The brevity of Craig’s tenure in Pomona back in those days had little to do with engineer’s caps. It had to do with vision. Ingenuity and a dream. It was to reclaim the Land Speed Record for America, something that hadn’t happened in over thirty years previous, since April 22, 1928 the date on which Ray Keech turned a two-way average speed of 207 mph at Daytona Beach in a jalopy with three Liberty v-12 airplane engines (and the year before he won the Indy 500).
From the 1930s on, the LSR had been the domain of British aristocrats and playboys who – as often as not – were knighted for their efforts by the King and the British Empire for achieving speeds of 300 mph and beyond.

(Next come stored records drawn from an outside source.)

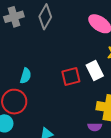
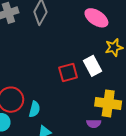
cyan semicircle: (26, 76) -> (34, 109), moved

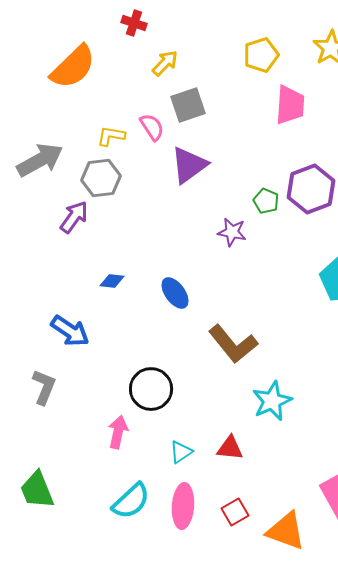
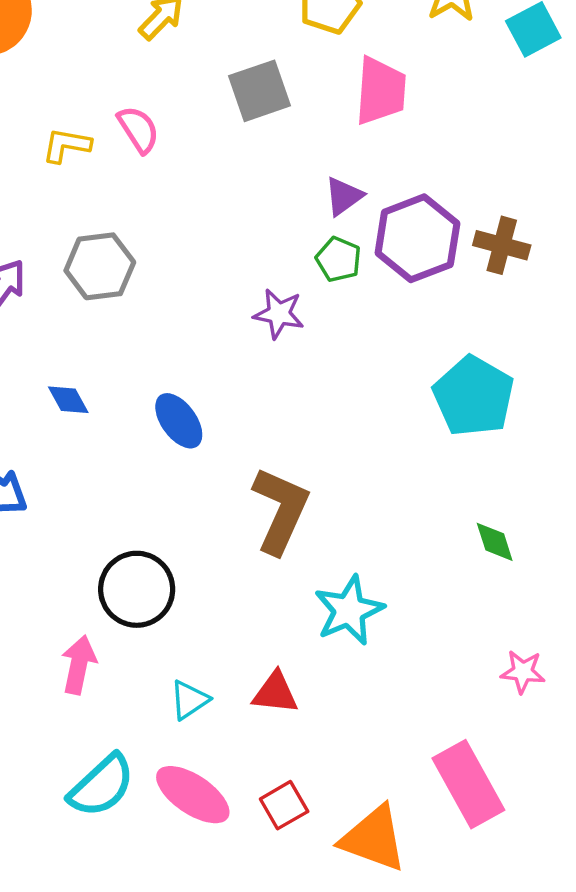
gray square: (188, 105) -> (259, 91), moved
purple triangle: (189, 165) -> (344, 196), moved, size x0.6
gray hexagon: (101, 178) -> (100, 266), moved
blue diamond: (112, 281) -> (68, 400), turned 55
brown L-shape: (233, 344) -> (281, 510), turned -117
pink ellipse: (183, 506) -> (193, 795), turned -60

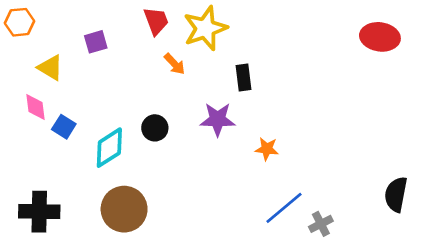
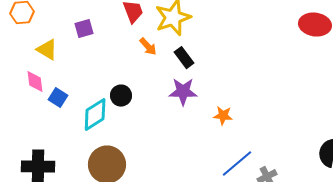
black rectangle: (243, 77) -> (184, 58), moved, turned -30
black circle: (155, 128) -> (121, 96), moved

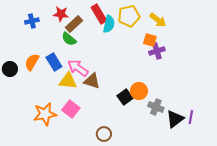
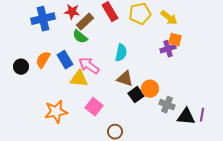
blue cross: (32, 21) -> (43, 19), size x1.6
cyan semicircle: (109, 24) -> (121, 53), moved
orange square: (150, 40) -> (175, 40), moved
brown triangle: (92, 81) -> (125, 79), moved
pink square: (71, 109) -> (94, 107), moved
black triangle: (175, 119) -> (186, 117), turned 42

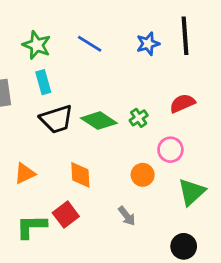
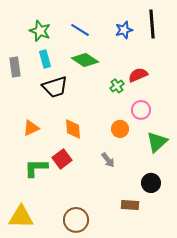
red semicircle: (182, 103) -> (138, 75), moved
green diamond: (99, 121) -> (85, 60), moved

The irony is that when Breedlove conceived of the Spirit of America, he had to turn his back on Detroit in order to bring his vision of American ingenuity home. To his way of thinking, nothing that had its origin on the drafting tables of the automotive sector would get the job done. He needed some serious propulsion in order to reach 400 mph way back then, and his design required the kind of power that only a military jet could provide… Sure, he once took a chopped and channeled ’34 flathead Ford and modified it for extreme speed, setting records out at the dry lake beds when he was, in his own words, a “punk kid.” But really, even as he dabbled on the drag strip and recorded speeds approaching 180 mph in Peters & Frank’s gasoline-powered Freight Train in ‘62, he was already otherwise occupied with leftover thermodynamic devices discarded by the military industrial complex, beginning in 1959 when he procured a “spare” J47 engine out of a fighter plane that had been destroyed in the Korean War. (Craig bought the engine (sans afterburner) from a technical school for $500, where it was being used as a study aid for technical design.)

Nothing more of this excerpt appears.